Я почувствовал его утрату как свою, с такой же ясностью, словно был переброшен в чужое тело; вспомнил то, чего не было, чего я не мог помнить – и все же видел перед глазами.
…Мы поссорились, и она выбежала прочь, сказала, на рынок, купить специй; она любила острое, даже кофе варила с перцем; вот и сейчас ей казалось, что ссоре не хватает остроты, она не злится с той силой, с какой должна бы.

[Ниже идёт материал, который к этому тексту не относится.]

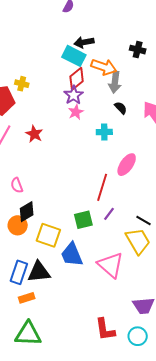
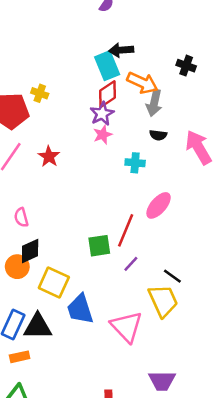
cyan rectangle: (74, 56) -> (107, 66), turned 35
black semicircle: (121, 108) -> (158, 135), turned 136
green square: (83, 220) -> (99, 246), moved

Я знал, что она вернется через полчаса, повернет, не дойдя до рынка, добрав щепотку язвительности, колкости из гортанных голосов на улице, из утреннего резкого ветра с гор, автомобильных гудков – о, как упоенно давят клаксоны у вокзала, там, где перехватывают друг у друга пассажиров таксисты, – и растеряет ее по дороге обратно, войдет в дом блаженно опустошенной, сразу шагнет на кухню, зажжет газ, прикурит от голубого венчика пламени – не от спички, от спички не тот вкус у сигареты – и выдохнет дым на кактус; это означает – мир, мир, мир!
Но в тот день я пошел за ней через десять минут – казалось, слишком сильно она обиделась, может, пошла не на рынок, а свернула направо, к Тереку, туда, где мутные его воды преломляются плотиной, показывая упругую мощь потока; там любила она сидеть часами, глядя, как река перемалывает камни, заряжаясь бессмысленным упорством течения, – тогда ссора могла затянуться.
И когда над домами на улице Кирова выметнулось вверх темное облако, тяжелый гул взрыва заставил отозваться мучительным звоном выгнутые на повороте трамвайные рельсы, а потом с запозданием взвились над крышами испуганные птицы, я уже почти убедил сам себя, что она у плотины.
Но издали донесся крик, крик, пролетевший два квартала, вопль израненных людей, чьи тела иссекло стеклом, искромсало металлом, вывернуло наизнанку и бросило оземь; и в этом крике я услышал ее голос; даже не голос, а звуковые частицы, на которые он распадается, умирая: стоны боли, шепоты, всхлипы.